WORK ITEM
Only the lines from the one with "Our Community" through the last line of the material below belong in the answer, copied exactly and without pictures.

SUPPLIED RECORDS
<<<<

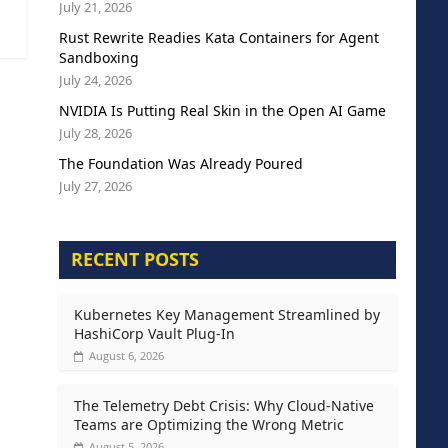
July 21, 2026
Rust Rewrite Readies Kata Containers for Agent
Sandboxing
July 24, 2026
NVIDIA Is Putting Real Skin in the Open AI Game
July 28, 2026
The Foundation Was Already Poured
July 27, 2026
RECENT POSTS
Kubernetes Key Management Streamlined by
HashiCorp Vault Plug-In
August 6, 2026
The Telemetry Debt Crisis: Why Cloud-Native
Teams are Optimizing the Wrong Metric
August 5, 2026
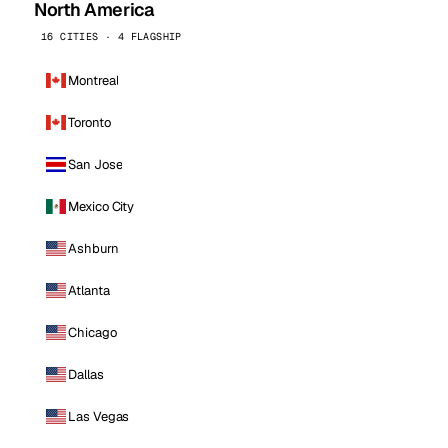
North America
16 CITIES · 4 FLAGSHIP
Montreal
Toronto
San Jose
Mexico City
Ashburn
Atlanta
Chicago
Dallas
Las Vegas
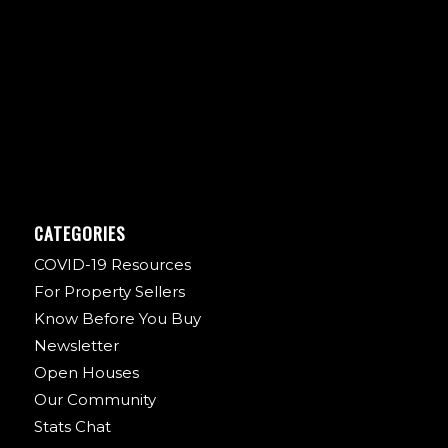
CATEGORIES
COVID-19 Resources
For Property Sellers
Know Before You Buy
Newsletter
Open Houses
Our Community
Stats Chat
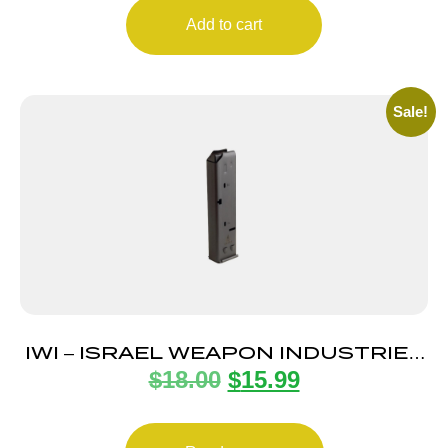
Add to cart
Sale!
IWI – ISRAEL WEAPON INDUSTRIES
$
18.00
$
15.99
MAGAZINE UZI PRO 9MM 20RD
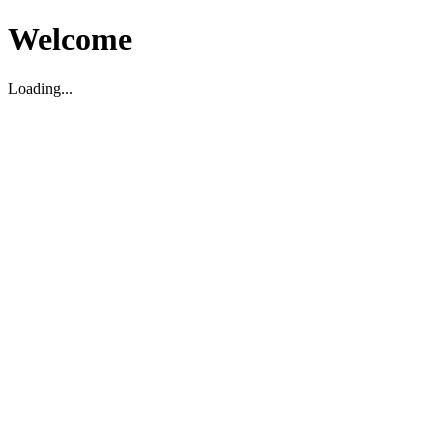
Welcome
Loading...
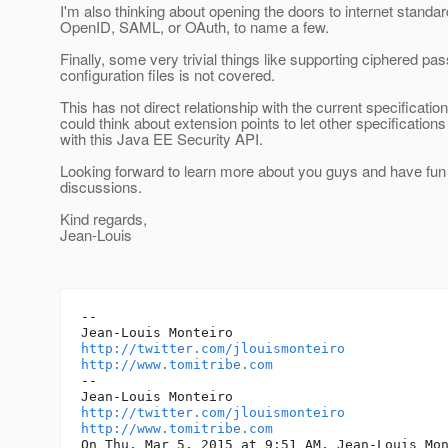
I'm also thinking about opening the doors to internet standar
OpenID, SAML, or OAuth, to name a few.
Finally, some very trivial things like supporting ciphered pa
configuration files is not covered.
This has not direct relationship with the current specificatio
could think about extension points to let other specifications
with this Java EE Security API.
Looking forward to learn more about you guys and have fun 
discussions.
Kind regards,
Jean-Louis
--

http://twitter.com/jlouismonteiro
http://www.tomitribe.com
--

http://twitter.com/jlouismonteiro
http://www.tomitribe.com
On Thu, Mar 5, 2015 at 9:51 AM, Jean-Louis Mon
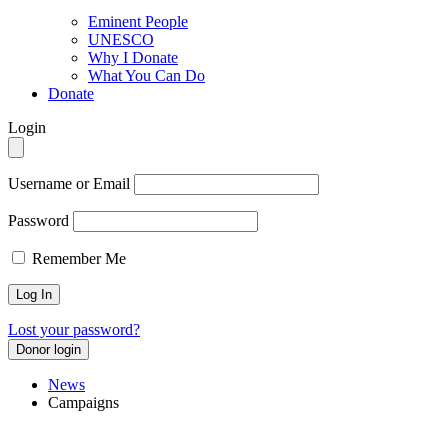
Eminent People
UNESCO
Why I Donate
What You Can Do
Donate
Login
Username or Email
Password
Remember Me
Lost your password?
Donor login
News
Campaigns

>>>>

REPLY TO THE TASK
Our Community
Stats Chat
Add to cart
Sale!
IWI – ISRAEL WEAPON INDUSTRIES
$
18.00
$
15.99
MAGAZINE UZI PRO 9MM 20RD
Welcome
Loading...
I'm also thinking about opening the doors to internet standar
OpenID, SAML, or OAuth, to name a few.
Finally, some very trivial things like supporting ciphered pa
configuration files is not covered.
This has not direct relationship with the current specificatio
could think about extension points to let other specifications
with this Java EE Security API.
Looking forward to learn more about you guys and have fun 
discussions.
Kind regards,
Jean-Louis
--

http://twitter.com/jlouismonteiro
http://www.tomitribe.com
--

http://twitter.com/jlouismonteiro
http://www.tomitribe.com
On Thu, Mar 5, 2015 at 9:51 AM, Jean-Louis Mon
Eminent People
UNESCO
Why I Donate
What You Can Do
Donate
Login
Username or Email
Password
Remember Me
Lost your password?
Donor login
News
Campaigns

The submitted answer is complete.